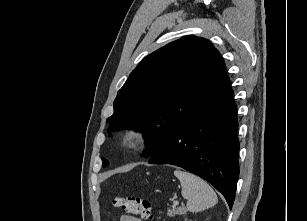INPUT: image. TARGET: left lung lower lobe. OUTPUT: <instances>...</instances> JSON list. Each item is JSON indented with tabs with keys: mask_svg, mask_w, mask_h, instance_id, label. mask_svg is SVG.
<instances>
[{
	"mask_svg": "<svg viewBox=\"0 0 307 221\" xmlns=\"http://www.w3.org/2000/svg\"><path fill=\"white\" fill-rule=\"evenodd\" d=\"M230 85L182 125L150 159L172 164L212 184L233 206L239 176L237 107Z\"/></svg>",
	"mask_w": 307,
	"mask_h": 221,
	"instance_id": "0a47b994",
	"label": "left lung lower lobe"
}]
</instances>
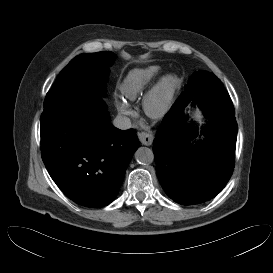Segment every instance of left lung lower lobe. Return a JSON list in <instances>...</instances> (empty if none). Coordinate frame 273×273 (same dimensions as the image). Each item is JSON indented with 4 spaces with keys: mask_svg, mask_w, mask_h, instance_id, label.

What is required → Excluding the images, return each record above precisely as written.

Solution below →
INPUT: image. TARGET: left lung lower lobe. OUTPUT: <instances>...</instances> JSON list. Each item is JSON indented with tabs with keys: mask_svg, mask_w, mask_h, instance_id, label. mask_svg is SVG.
<instances>
[{
	"mask_svg": "<svg viewBox=\"0 0 307 221\" xmlns=\"http://www.w3.org/2000/svg\"><path fill=\"white\" fill-rule=\"evenodd\" d=\"M230 85L182 125L150 159L172 164L212 184L233 206L239 176L237 107Z\"/></svg>",
	"mask_w": 307,
	"mask_h": 221,
	"instance_id": "0a47b994",
	"label": "left lung lower lobe"
}]
</instances>
Segment every instance of left lung lower lobe. Return a JSON list in <instances>...</instances> (empty if none). Coordinate frame 273×273 (same dimensions as the image). Each item is JSON indented with 4 spaces with keys: mask_svg, mask_w, mask_h, instance_id, label.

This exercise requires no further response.